LdB
Posts: 903
Joined: Wed Dec 07, 2016 2:29 pm

Re: bzt's debugger

Mon Aug 20, 2018 2:06 pm

Okay I am working on your code now. There are a number of bugs with your code especially in the stepper unit .. wrong names etc.
Just taking me a minute to sort them out.

Update: Ok I see you have fixed them all.

Okay 4 core with MMU online done
https://github.com/LdB-ECM/Raspi3-Kernel
main.c, core1,core2,core3, multicore changed to use the new MMU unit.

The semaphore works the quick test I did flashes up in between all the other text. (My precompiled img is there)

You can now semaphore the printf function :-)

I will also give you a warning you won't be able to hit the Pi mailbox once the MMU is on without either (1.) allocating a virtual page OR (2) allocate VC memory via tag 0x0003000c prior to MMU on. If you are just doing small stuff before you turn on MMU, allocate a 4K block from the VC (the smallest possible) then build your mailbox structures in that memory area (remember it is VC address aka it has 0xC0000000 added). You wont have cache coherency issues with that memory and you will be able to exchange data with VC. If you try to pass a pointer to normal RAM like you would do normally... well lets just say good luck with the VC understanding anything in your message structure memory :-)

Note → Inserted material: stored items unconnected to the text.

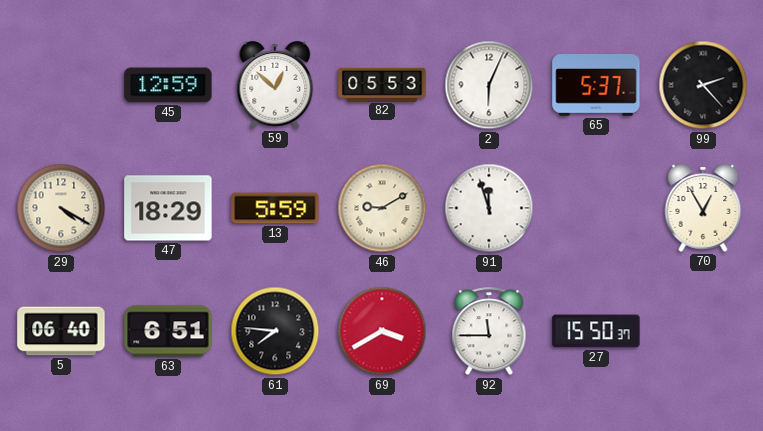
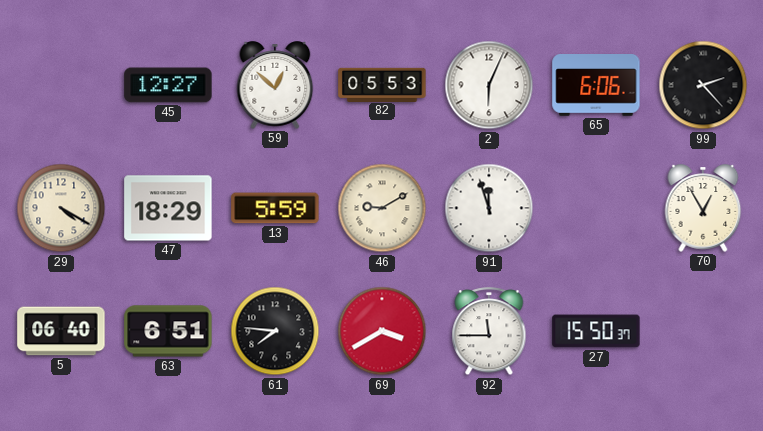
45: 12:59 -> 12:27
65: 5:37 -> 6:06
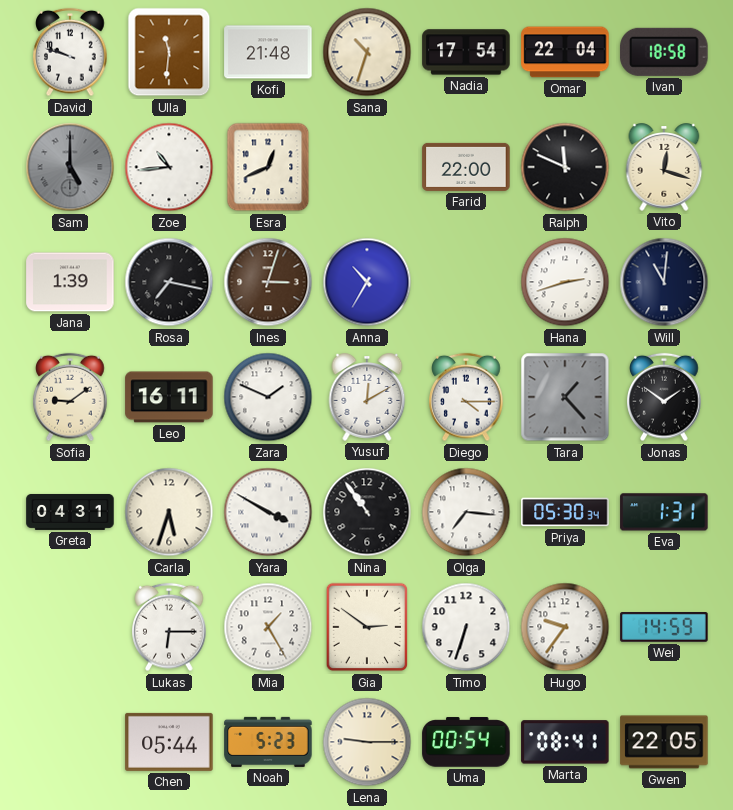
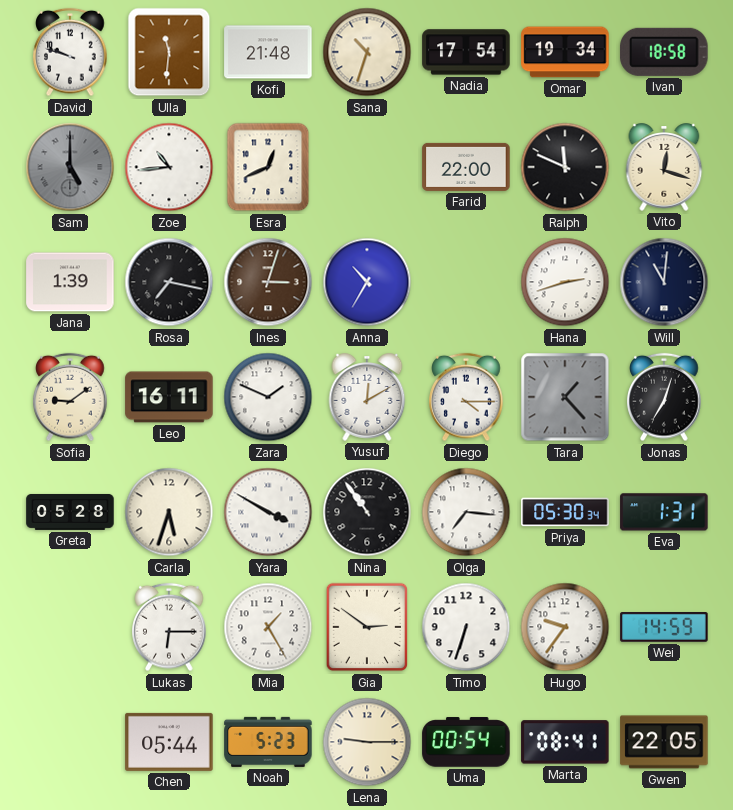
Omar: 22:04 -> 19:34
Jonas: 1:51 -> 7:03
Greta: 04:31 -> 05:28
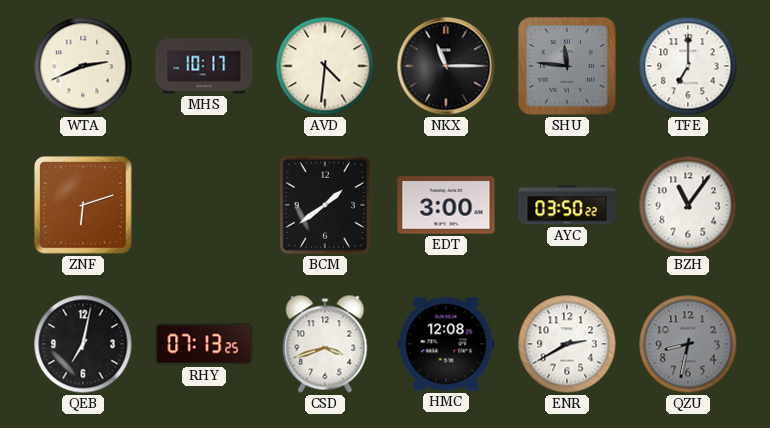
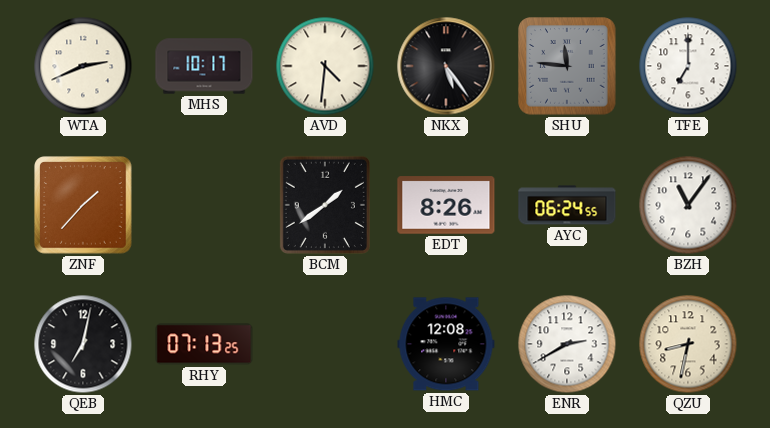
NKX: 11:15 -> 5:24
ZNF: 6:12 -> 1:37
EDT: 3:00 -> 8:26
AYC: 03:50 -> 06:24
CSD: 3:42 -> none
QZU dial: grey -> cream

Now did you want me to give you the small piece of code to get the VC pipeline to clear the screen in a few microseconds?
I might be able to have it scroll the screen as well as it should be just a simple render shift onto the GL pipe ... I haven't tried but I am assuming that I am allowed to use the FB as both source and destination with a second virtual page. It supports virtual screen so I can't imagine it won't, I would image the restriction is no overlap of source and destination.

LizardLad_1
Posts: 126
Joined: Sat Jan 13, 2018 12:29 am

Re: bzt's debugger

Tue Aug 21, 2018 12:33 am

Thank you LdB for this. Yes please if you have the time would you please add the code for a blank OpenGL scene to blank the screen. Also why can't the mailbox be accessed while the mmu is on?

LdB
Posts: 903
Joined: Wed Dec 07, 2016 2:29 pm

Re: bzt's debugger

Tue Aug 21, 2018 4:34 am

You need to read up on virtual memory and the MMU. I am going to try and dumb the answer down so I am going to take some liberties which later on you will work out.
A good place to start reading is the links below
https://static.docs.arm.com/100940/0100 ... 100_en.pdf
https://en.wikipedia.org/wiki/Cache_coherence

The memory the ARM core is seeing is now cached and virtualized and currently you create a message struct with the CPU that goes something like

Code: Select all

uint32_t msg[8] = { blah blah };
Then you pass a pointer to that memory structure to the VC in your mail_write function.

That won't cut muster anymore that data is only immediately valid to the core executing in it's cache (there are simplification being taken here). You now punch a message to the VC pointing to a physical address. When the VC accesses the physical memory at that address the value it reads may be different because the cache hasn't pushed the data from the core cache to the actual physical memory the VC sees.

So you either now need to
1) learn cache instructions which must be executed before you tell the VC to look
2.) Use an area that the cache is turned off. In the MMU setup the cache is off over the VC memory
3.) Use the "virtualmap" function I provided to create a virtual block without cache and set the struct up in that block.

Point 3 requires connection up to your memory allocator scheme and point 1 requires understanding of MMU. You will probably take one of those paths later on.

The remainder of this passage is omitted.